Although the dollar made 3–4-week highs against most of the G10 currencies, the lack of follow-through leaves it within the broader consolidative ranges that have dominated. The Federal Reserve noted that risks had increased on both of its mandates. It clearly and firmly reiterated there was no urgency to adjust policy given the profound uncertainty continuing to arise from US policy. Other central banks, including the ECB, the Bank of England, the Swiss National Bank, the Bank of Canada, the Antipodean central banks, and Sweden's Riksbank are expected to cut rates at least once before the Federal Reserve.

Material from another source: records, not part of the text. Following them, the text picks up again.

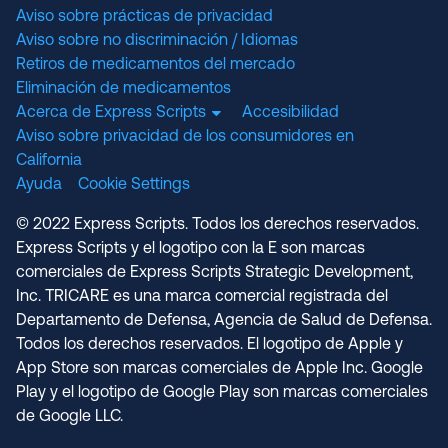
Aviso sobre prácticas de privacidad
Aviso sobre no discriminación / Idiomas
Retiros de medicamentos del mercado
Eliminación de medicamentos
Acerca de Express Scripts
Accesibilidad
Aviso sobre privacidad de los consumidores en
California
Ayuda
Cookie Settings
© 2022 Express Scripts. Todos los derechos reservados.
Express Scripts y el logotipo con la E son marcas
comerciales de Express Scripts Strategic Development,
Inc. TRICARE es una marca comercial registrada del
Departamento de Defensa, Agencia de Salud de Defensa.
Todos los derechos reservados. El logotipo de Apple y
App Store son marcas comerciales de Apple Inc. Google
Play y el logotipo de Google Play son marcas comerciales
de Google LLC.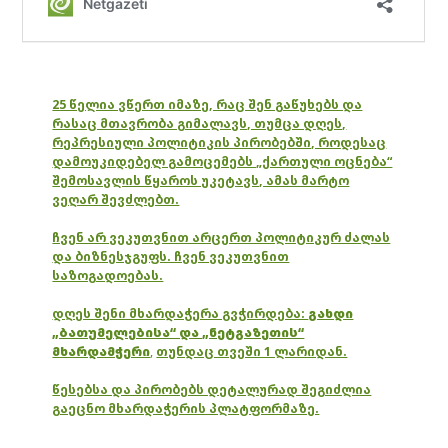
25 წელია ვწერთ იმაზე, რაც შენ გაწუხებს და
რასაც მთავრობა გიმალავს, თუმცა დღეს,
რეპრესიული პოლიტიკის პირობებში, როდესაც
დამოუკიდებელ გამოცემებს „ქართული ოცნება“
შემოსავლის წყაროს უკეტავს, ამას მარტო
ვეღარ შევძლებთ.
ჩვენ არ ვეკუთვნით არცერთ პოლიტიკურ ძალას
და ბიზნესჯგუფს. ჩვენ ვეკუთვნით
საზოგადოებას.
დღეს შენი მხარდაჭერა გვჭირდება:
გახდი
„ბათუმელებისა“ და „ნეტგაზეთის“
მხარდამჭერი
,
თუნდაც თვეში 1 ლარიდან.
წესებსა და პირობებს დეტალურად შეგიძლია
გაეცნო მხარდაჭერის პლატფორმაზე.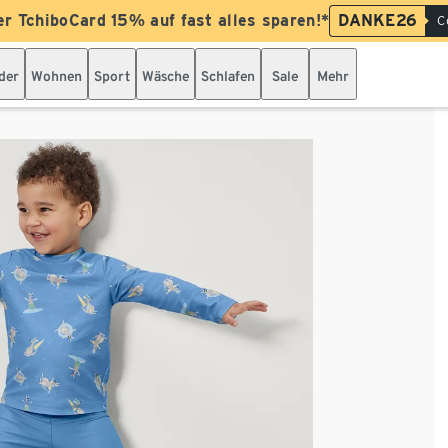
er TchiboCard 15% auf fast alles sparen!*
DANKE26
C
der
Wohnen
Sport
Wäsche
Schlafen
Sale
Mehr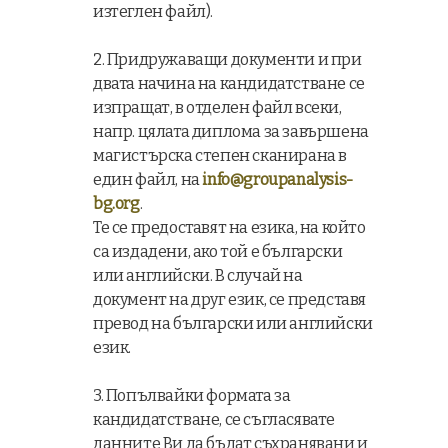
изтеглен файл).
2. Придружаващи документи и при
двата начина на кандидатстване се
изпращат, в отделен файл всеки,
напр. цялата диплома за завършена
магистърска степен сканирана в
един файл, на
info@groupanalysis-
bg.org
.
Те се предоставят на езика, на който
са издадени, ако той е български
или английски. В случай на
документ на друг език, се представя
превод на български или английски
език.
3. Попълвайки формата за
кандидатстване, се съгласявате
данните Ви да бъдат съхранявани и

The week ahead highlights include what is expected to little changed US CPI readings, Japan and the UK's first estimates of Q1 25 GDP, the UK and Australia's latest employment report, and a 50 bp rate cut by the central bank of Mexico. Meanwhile, leaders in both India and Pakistan appear to prepared to pause hostilities even as they further mobilize.
US
Drivers: Both macro-economic and technical considerations appear to favor greenback. The resilience of the US labor market means that most of the other G10 central banks, leaving aside the Bank of Japan, will likely cut rates again before the Fed's easing cycle resumes. The dollar sold off from mid-January through late April/early May. A corrective phase appears to have begun. We remain concerned about the a confluence of negative developments in the coming weeks, including the supply shock coming from the effective embargo of Chinese goods with prohibitive tariffs, the boycott of US brands in Canada and Europe, the dramatic reduction in forward booking by tourists, the coming crunch from government layoffs and cooling of immigration, the resumptions of student loan servicing, and the cooling effect of the economic uncertainty amid a precipitous drop in consumer confidence. Yet this may only be evident in the data that is reported in July, and more likely, August.
Data: The week ahead features what is expected to be little change in the year-over-year rate of April CPI (2.4%) and firm retail sales, helped by effects to avoid the tariff, and firmer industrial output after the 0.3% decline in March. Housing starts are also expected to rebound after the heady 11.4% drop in March. Between the end of the FOMC meeting and when Fed Chair Powell speaks on Thursday, May 15, nearly half of his colleagues would have already spoken.
Prices: The Dollar Index reached a four-week high before the weekend but was unable to sustain the upside momentum. Still, it settled above 100.00 on a weekly basis for the second consecutive week and rose for the third straight week. A move above 101.30-40 signals a continued correction with a 102.00-20 area target. The momentum indicators continue to recover. A break of last week's low (~99.15) would undermine the corrective tone.
EMU
Drivers: The 14.25-cent euro rally from early February through April 21 is over. The question now is whether it consolidates--moving broadly sideways that alleviates the overbought technical condition or whether it needs a proper correction. Fundamentally, the resilience of the US jobs market means that the ECB will cut again before the FOMC resumes its easing cycle. The widening US two-year premium over Germany often offers the dollar support. It has risen by about 20 bp since the end of April.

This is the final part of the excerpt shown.